I wrote in June about the 11th Circuit decision in US v. Quartavious Davis. In a decision written by David Sentelle (on loan from the DC Circuit) the Circuit overturned a conviction based almost entirely on stored cell site location information (CSLI).
The government filed for rehearing en banc which was granted.
AT&T just submitted an amicus brief generally supporting a higher standard for CSLI.
This is no hippie brief. Generally, it calls for more clarity for the providers, and ultimately concludes asking for one standard.
However the scope of the Fourth Amendment’s protection is resolved, a clear and categorical rule will benefit all parties involved in the application of Section 2703(d), including the technology companies subject to orders to produce information. Whatever standard the Court ultimately determines the government must satisfy, the third party records cases may provide an unsatisfactory basis for resolving this case. Smith and Miller rested on the implications of a customer’s knowing, affirmative provision of information to a third party and involved less extensive intrusions on personal privacy. Their rationales apply poorly to how individuals interact with one another and with information using modern digital devices. In particular, nothing in those decisions contemplated, much less required, a legal regime that forces individuals to choose between maintaining their privacy and participating in the emerging social, political, and economic world facilitated by the use of today’s mobile devices or other location based services.
But to support that stance, it argues that because of increasing accuracy, CSLI is probably more intrusive than the car-based GPS tracker found to require a warrant in US v. Jones.

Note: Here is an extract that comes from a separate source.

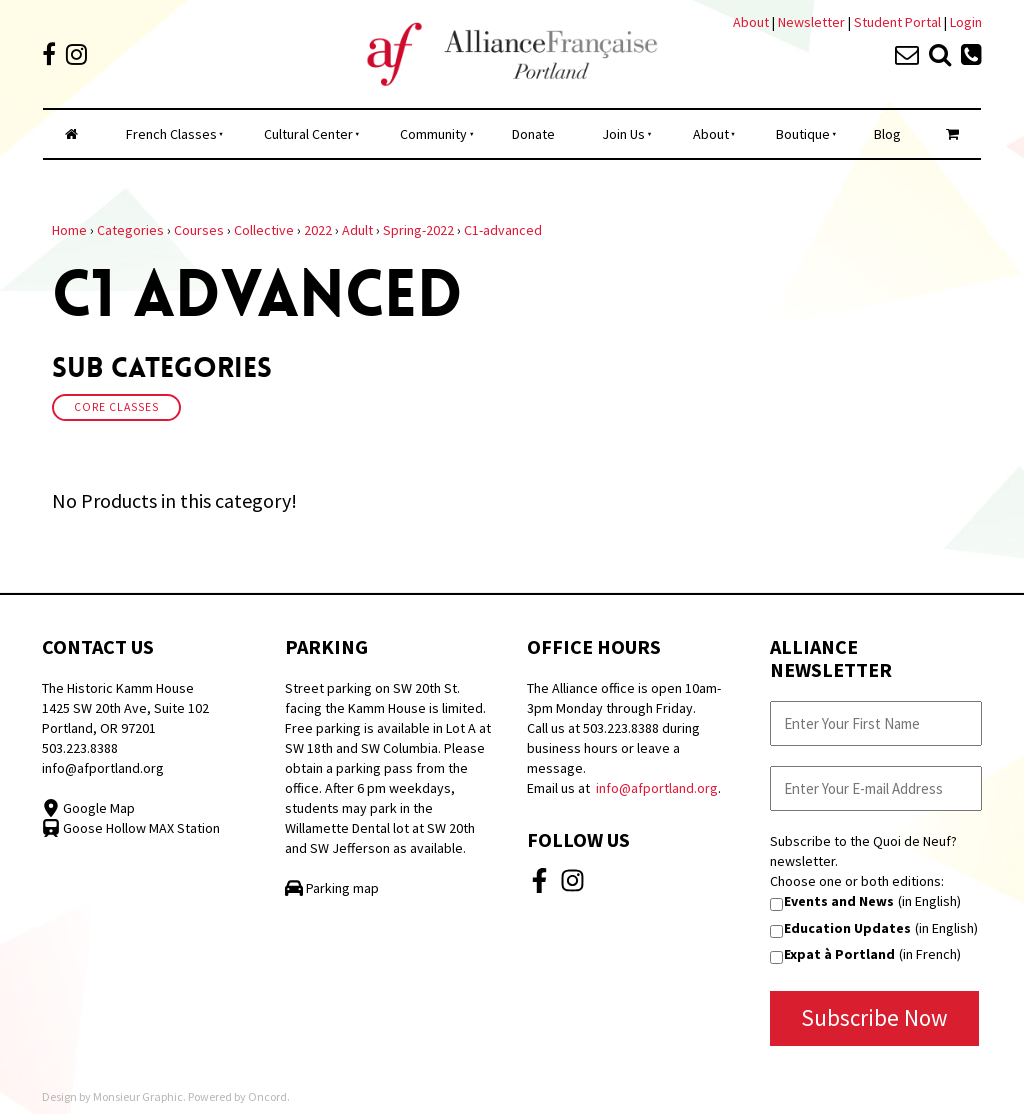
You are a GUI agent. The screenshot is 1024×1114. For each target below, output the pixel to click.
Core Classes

CSLI at times may provide more sensitive and extensive personal information than the car tracking information at issue in Jones. Users typically keep their mobile devices with them during the entire day, potentially providing a much more extensive and continuous record of an individual’s movements and living patterns than that provided by tracking a vehicle; CSLI, therefore, is not limited to the largely public road system or to when the device user is in a vehicle.

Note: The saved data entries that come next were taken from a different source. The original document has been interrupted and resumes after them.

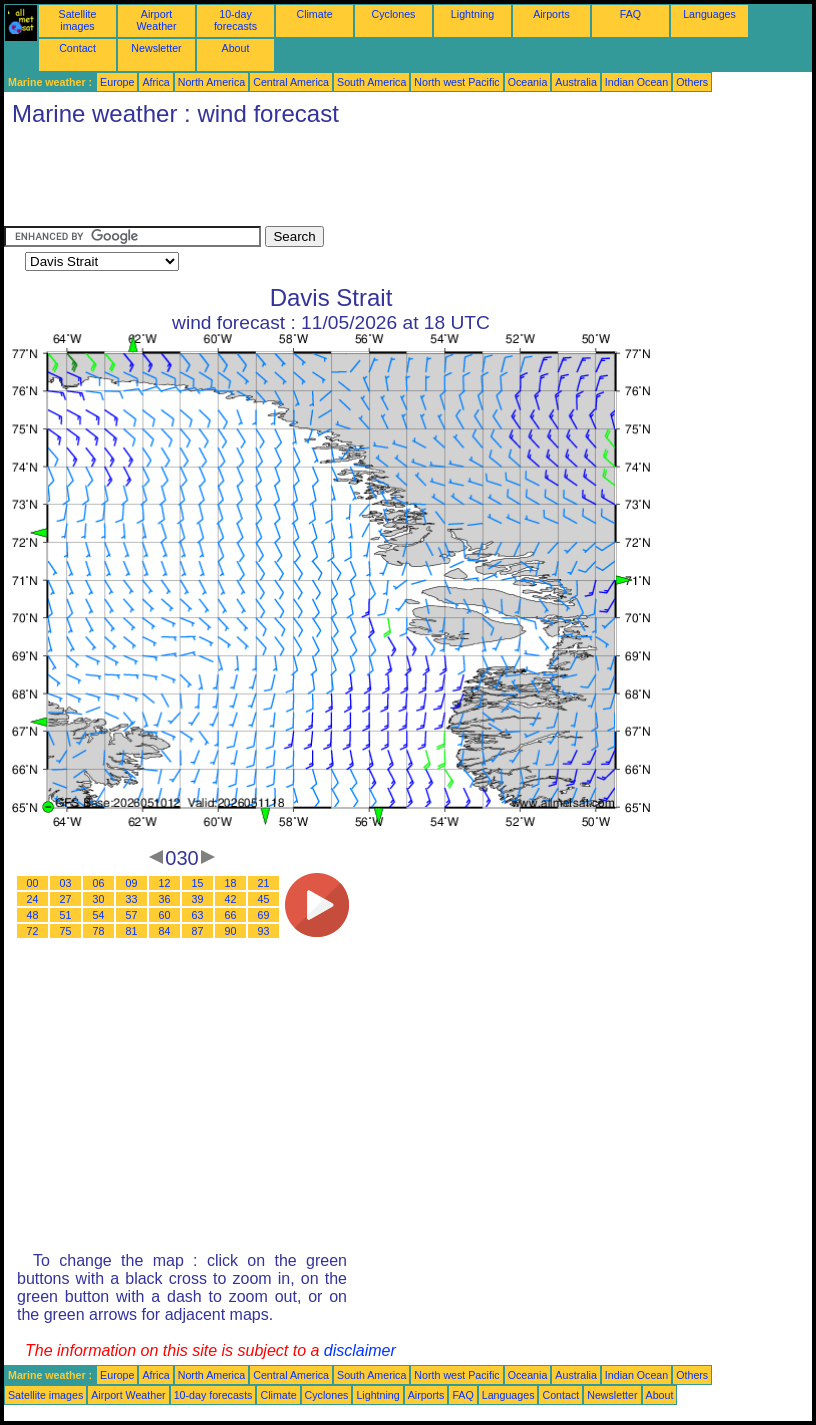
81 (132, 931)
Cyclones (394, 14)
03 (66, 883)
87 (198, 931)
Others (692, 82)
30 (99, 899)
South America (371, 82)
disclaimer (360, 1350)
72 (33, 931)
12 (165, 883)
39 (198, 899)
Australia (575, 82)
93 (264, 931)
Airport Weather (156, 20)
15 (198, 883)
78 (99, 931)
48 (33, 915)
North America (212, 82)
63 (198, 915)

More interesting still, it argues that the 3rd Party doctrine doesn’t work anymore.
The privacy and related social interests implicated by the use of modern mobile devices and by CSLI are fundamentally different and more significant than those evaluated in Miller and Smith. Miller, 425 U.S. at 443 (“We must examine the nature of the particular documents sought to be protected in order to determine whether there is a legitimate ‘expectation of privacy’ concerning their contents”); Smith, 442 U.S. at 741-42 (emphasizing the “limited capabilities” of pen registers). Use of mobile devices, as well as other devices or location based services, has become integral to most individuals’ participation in the new digital economy: those devices are a nearly ever-present feature of their most basic social, political, economic, and personal relationships. In recent years, this has become especially true of the data communications – from email and texting to video to social media connections – that occur on a nearly continuous basis whenever mobile devices are
Nor does Miller or Smith address how individuals interact with one another and with different data and media using mobile devices in this digital age. Location enabled services of all types provide a range of information to their users. At the same time, mobile applications, vehicle navigation systems, mobile devices, or wireless services for mobile devices often collect and use data in the background.
As part of that, AT&T talks about CSLI shows interactions.
But perhaps my favorite part of the brief is this:
The brief was written by Peter Keisler, a longtime telecom attorney but also — during his brief stint as Acting Attorney General in 2007 — the guy who signed at least Directives (and possibly 2 Certificates) in Protect America Act. See page 34 for where Keisler signed Directives to Yahoo on his last day as Acting AG, November 8, 2007.